John Welch blogged about the TTAB’s decision to sustain the opposition to registration of the mark THE HOUSE THAT JUICE BUILT (and a related design mark) for various baseball related items. The Board found that both marks were likely to cause dilution-by-blurring of the Yankee’s registered mark THE HOUSE THAT RUTH BUILT. (Yankee haters can draw their own conclusions about parody, while Yankee fans may complain about tarnishment—“juice” being slang for “steroids.”)

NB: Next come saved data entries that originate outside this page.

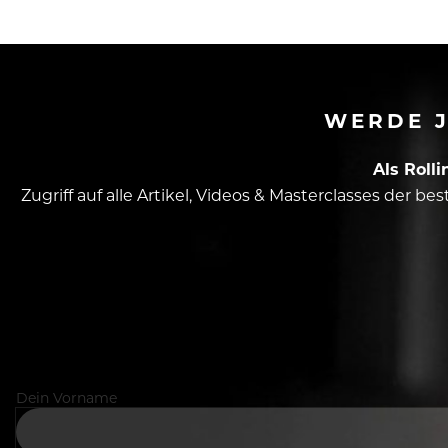
WERDE J
Als Roll
Zugriff auf alle Artikel, Videos & Masterclasses der b
Dein Vorname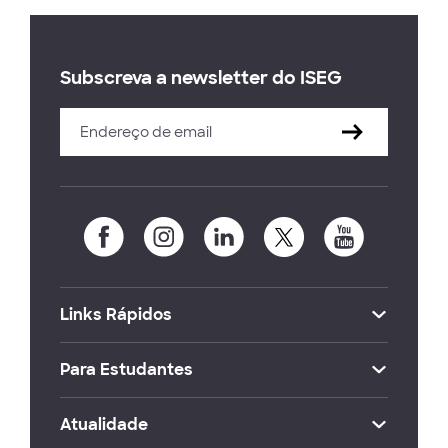
Subscreva a newsletter do ISEG
Links Rápidos
Para Estudantes
Atualidade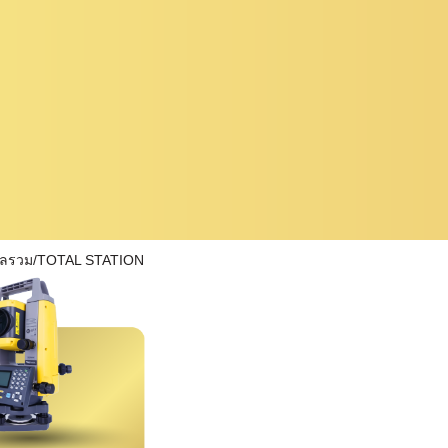
ผลรวม/TOTAL STATION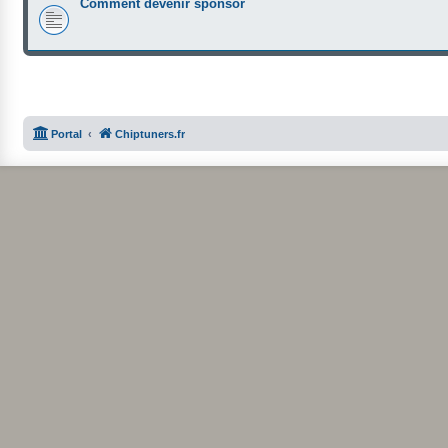
Comment devenir sponsor
Portal
Chiptuners.fr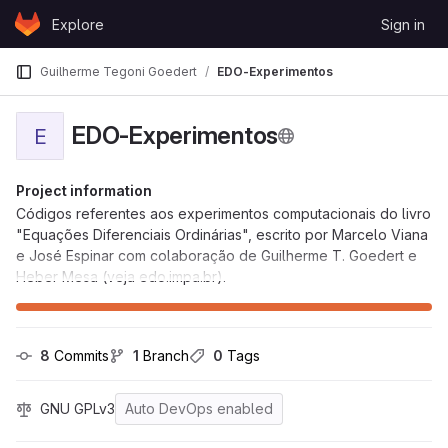
Skip to content
Explore
Sign in
GitLab
Guilherme Tegoni Goedert
EDO-Experimentos
EDO-Experimentos
E
Project information
Códigos referentes aos experimentos computacionais do livro
"Equações Diferenciais Ordinárias", escrito por Marcelo Viana
e José Espinar com colaboração de Guilherme T. Goedert e
Heber Mesa (veja edo.impa.br).
8
 Commits
1
 Branch
0
 Tags
GNU GPLv3
Auto DevOps enabled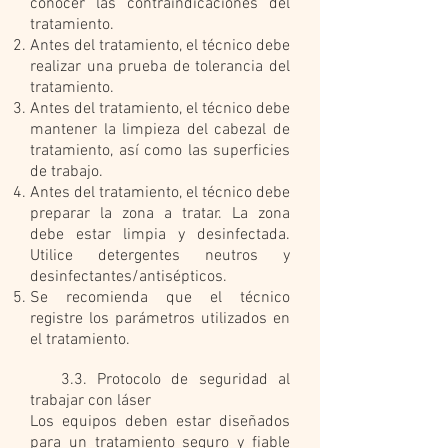
conocer las contraindicaciones del
tratamiento.
Antes del tratamiento, el técnico debe
realizar una prueba de tolerancia del
tratamiento.
Antes del tratamiento, el técnico debe
mantener la limpieza del cabezal de
tratamiento, así como las superficies
de trabajo.
Antes del tratamiento, el técnico debe
preparar la zona a tratar. La zona
debe estar limpia y desinfectada.
Utilice detergentes neutros y
desinfectantes/antisépticos.
Se recomienda que el técnico
registre los parámetros utilizados en
el tratamiento.
3.3. Protocolo de seguridad al
trabajar con láser
Los equipos deben estar diseñados
para un tratamiento seguro y fiable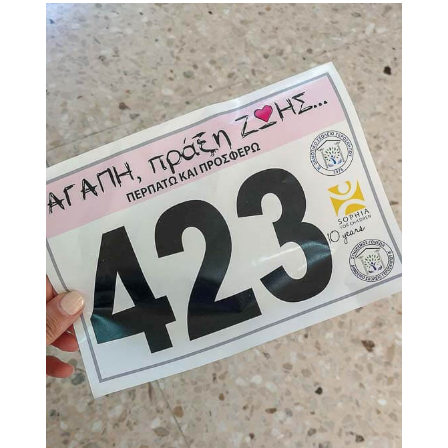
View
Larger
Image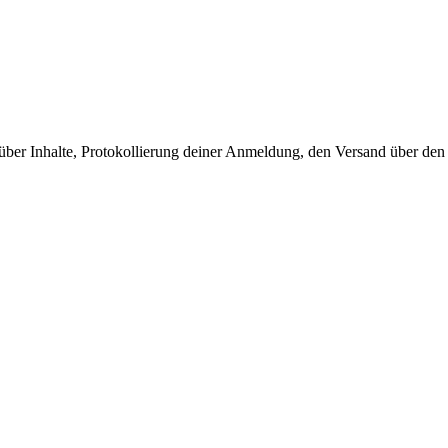
 über Inhalte, Protokollierung deiner Anmeldung, den Versand über de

A key component of any dilution claim is that the mark is “famous.” According to the statute language (The Trademark Dilution Revision Act) the mark must be “widely recognized” by the general consuming public of the United States. Is THE HOUSE THAT RUTH BUILT (referring to Yankee Stadium) widely recognized by the general consuming public of the United States? Not just baseball fans, but a large proportion everyone in the U.S.? McCarthy has proposed that, if fame is to be measured by a survey, the “minimum threshold survey response should be in the range of 75% of the general consuming public.” 1
While we haven’t done the survey, I would be surprised if that phrase were recognized by even a majority of the population. Or even by a majority of the people who consider themselves baseball fans. But the proponents didn’t present any survey evidence to counter the notion that the Yankee’s mark was famous. Here’s another situation in which a relatively simple and inexpensive (yes, surveys can be inexpensive) could have given the proponents of the mark a chance to prevail. But without any evidence of lack of widespread recognition, they were out at first base.